Provided data:

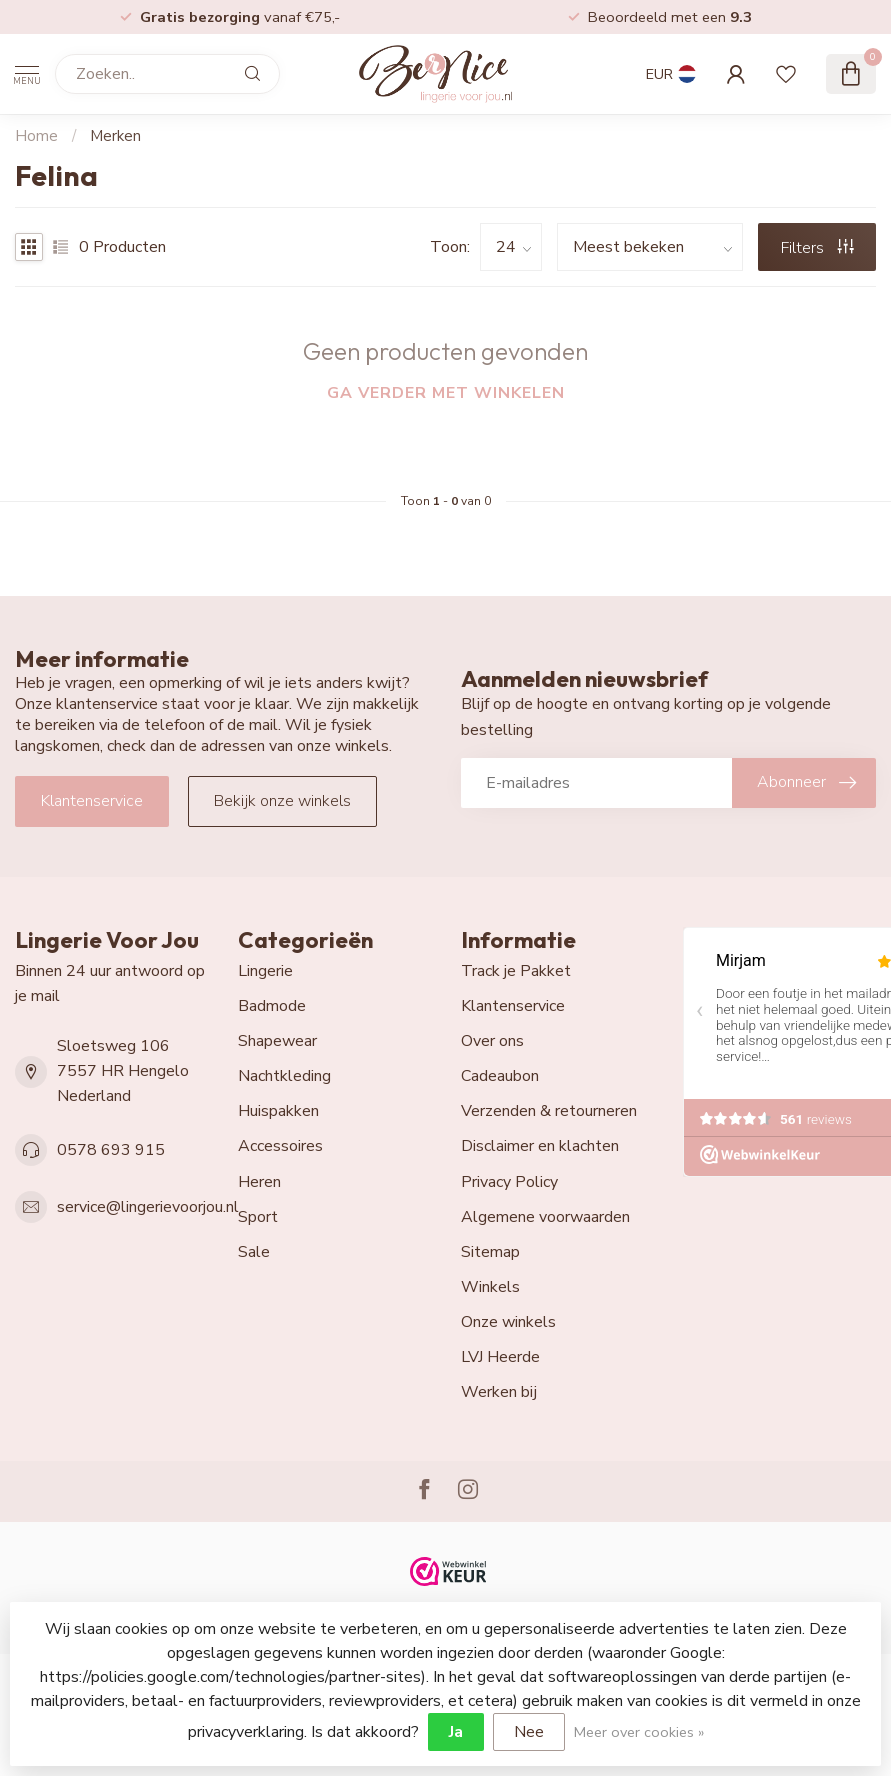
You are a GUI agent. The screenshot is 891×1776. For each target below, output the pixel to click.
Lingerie (265, 971)
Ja (456, 1732)
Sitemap (490, 1252)
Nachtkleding (284, 1076)
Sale (254, 1252)
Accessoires (280, 1146)
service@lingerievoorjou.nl (148, 1207)
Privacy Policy (509, 1182)
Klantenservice (92, 801)
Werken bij (499, 1392)
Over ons (492, 1041)
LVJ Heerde (500, 1357)
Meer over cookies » (639, 1732)
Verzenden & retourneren (549, 1111)
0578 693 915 (111, 1150)
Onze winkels (508, 1322)
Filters (817, 248)
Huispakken (278, 1111)
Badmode (272, 1006)
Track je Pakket (516, 971)
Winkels (490, 1287)
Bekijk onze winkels (282, 801)
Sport (258, 1217)
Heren (259, 1182)
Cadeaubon (500, 1076)
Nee (529, 1732)
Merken (115, 136)
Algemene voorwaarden (545, 1217)
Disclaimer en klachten (540, 1146)
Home (36, 136)
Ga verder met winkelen (446, 393)
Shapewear (277, 1041)
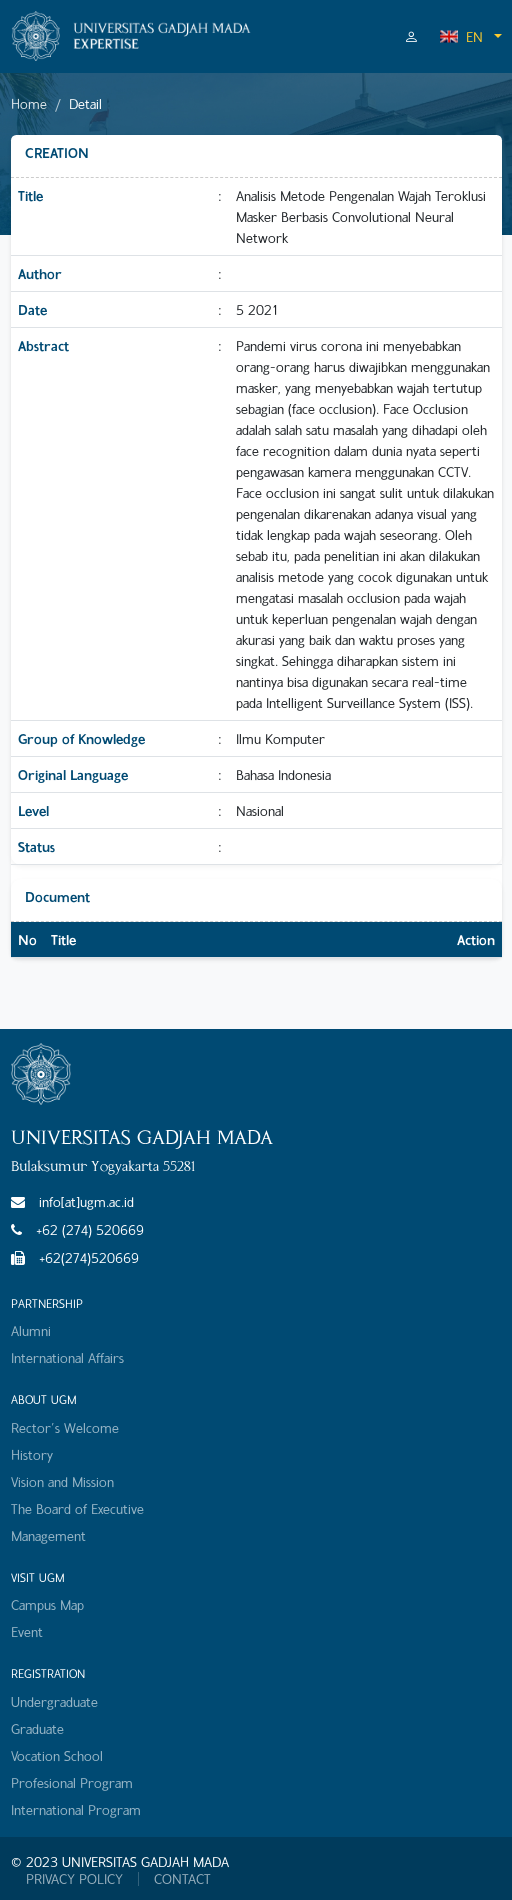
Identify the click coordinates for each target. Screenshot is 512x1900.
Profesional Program (72, 1782)
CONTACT (182, 1879)
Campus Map (47, 1604)
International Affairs (67, 1357)
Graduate (37, 1728)
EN (461, 36)
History (32, 1454)
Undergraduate (54, 1701)
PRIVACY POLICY (74, 1879)
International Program (76, 1809)
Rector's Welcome (65, 1427)
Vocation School (57, 1755)
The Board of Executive (77, 1508)
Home (29, 103)
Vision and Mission (62, 1481)
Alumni (31, 1330)
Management (48, 1535)
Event (27, 1631)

Work item: Only lines holding the word "click" are wanted; copy each one from the listing.

Solved problem:
You are a GUI agent. The screenshot is 891×1776. For each target below, output the pixel to click.
Identify the click coordinates for each target. Screenshot is 512x1900.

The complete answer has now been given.